→ **REQUIRED ACTION**: Look through the data below. Show each line where the string "alpine" occurs.

DATA PROVIDED START

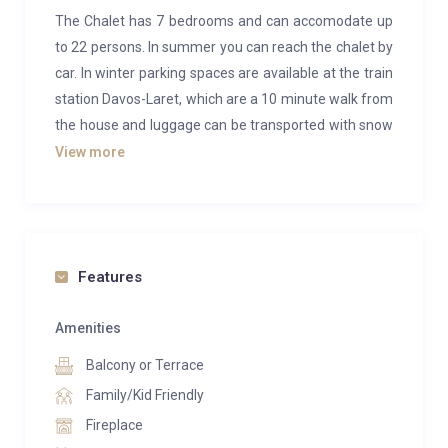
The Chalet has 7 bedrooms and can accomodate up
to 22 persons. In summer you can reach the chalet by
car. In winter parking spaces are available at the train
station Davos-Laret, which are a 10 minute walk from
the house and luggage can be transported with snow
vehicles.
View more
The chalet lays on the valley run piste to Klosters
(Piste 49) therefore you can ski-in and ski-out of the
house.
Features
The chalet combines alpine charm with modern chic
in the most pleasant way. Due to the location on the
Amenities
ski slope, the luxury chalet offers you vacations away
Balcony or Terrace
from the hustle and bustle. Surrounded by alpine
meadows, deep fir forests, mysterious springs and
Family/Kid Friendly
streams, life can be enjoyed.
Fireplace
You cannot drive to the house. Large sleds are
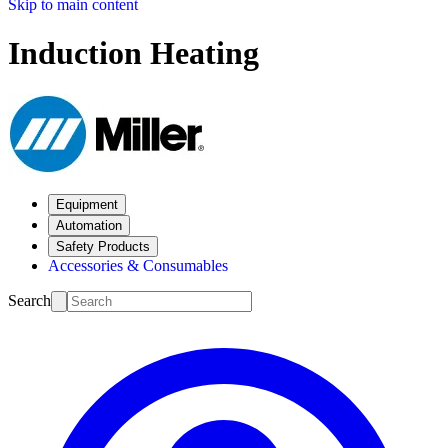
Skip to main content
Induction Heating
Equipment
Automation
Safety Products
Accessories & Consumables
Search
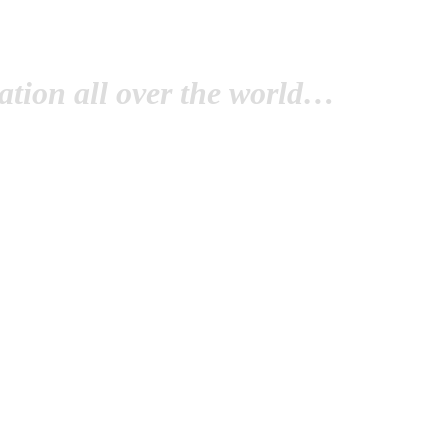
tion all over the world…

DATA PROVIDED END

→ **RESPONSE AREA**:
The chalet combines alpine charm with modern chic
from the hustle and bustle. Surrounded by alpine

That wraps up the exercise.